Letzte Optimierung nötig

Wir wissen nicht, wie alt der Build war, den wir während des Events spielen konnten. Ein paar Optimierungsarbeiten sollten die Entwickler vor dem Release aber noch vornehmen. Optisch sieht das Spiel bei Charakteren und Landschaften zwar hervorragend aus, es leidet an manchen Stellen aber noch deutlich an einer nicht konstanten Framerate. Selbst in Zwischensequenzen waren immer mal wieder Schwankungen zu beobachten. Ansonsten sind uns nur kleine, seltene Fehler wie die fehlende Animation eines Kistendeckels oder Ähnliches aufgefallen.
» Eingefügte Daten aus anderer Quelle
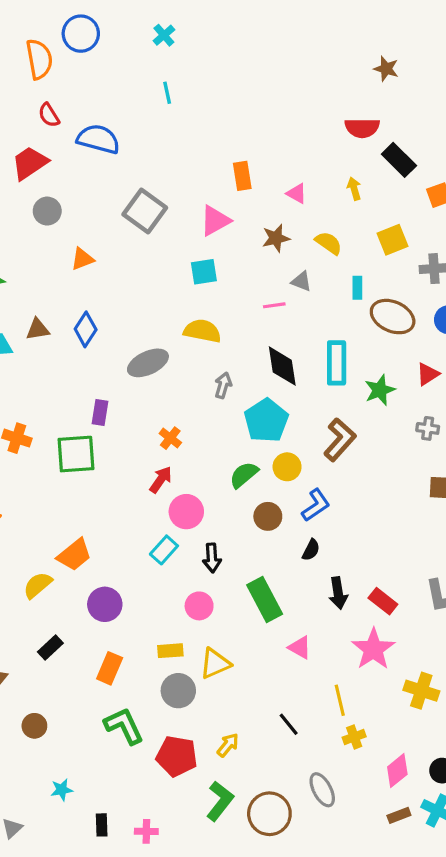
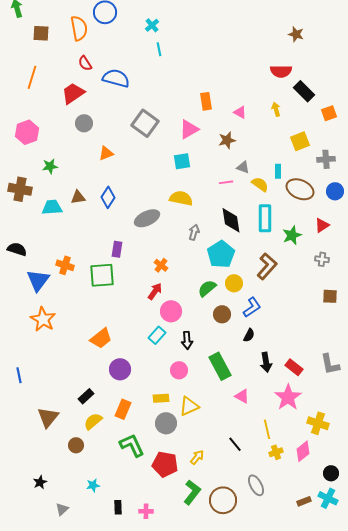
cyan cross: (164, 35) -> (152, 25), moved
yellow semicircle: (329, 243) -> (260, 184), moved
yellow semicircle: (38, 585) -> (93, 421), moved
pink diamond: (397, 771) -> (303, 451), moved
Ausgezeichnet gefallen haben uns die vollständig mit Motion-Capture realisierten Cutscenes und die damit verbundene Leistung der Schauspieler. Offene Fragen stellen sich uns jetzt vor allem noch bei der Story, die bis zum Ende halten muss, was sie verspricht. Wenn Ubisoft das hinbekommt, erwartet uns mit Star Wars: Outlaws definitiv ein erstklassiges Open-World-Spiel, das es schaffen kann, aus dem üblichen Ubisoft-Schema so deutlich herauszustechen, wie schon lange keines ihrer Spiele mehr. Die Anlagen sind dafür auf jeden Fall gegeben. Ab 30. August 2024 wissen wir mehr.

Fazit

Star Wars: Outlaws versucht, aus den Ubisoft-Open-World-Vorurteilen auszubrechen, und geht neue Wege. Dazu kommt ein Reputationssystem, das spannende Auswirkungen auf den Spielverlauf haben kann.

Star Wars: Outlaws wird von Massive Entertainment in Zusammenarbeit mit Lucasfilm Games entwickelt und von Ubisoft vertrieben. Das Spiel erscheint am 20. August 2024 für PC, Playstation 5 und Xbox Series S/X. Transparenzhinweis: Publisher Ubisoft bezahlte Hotel und Reisekosten zum Anspiel-Event.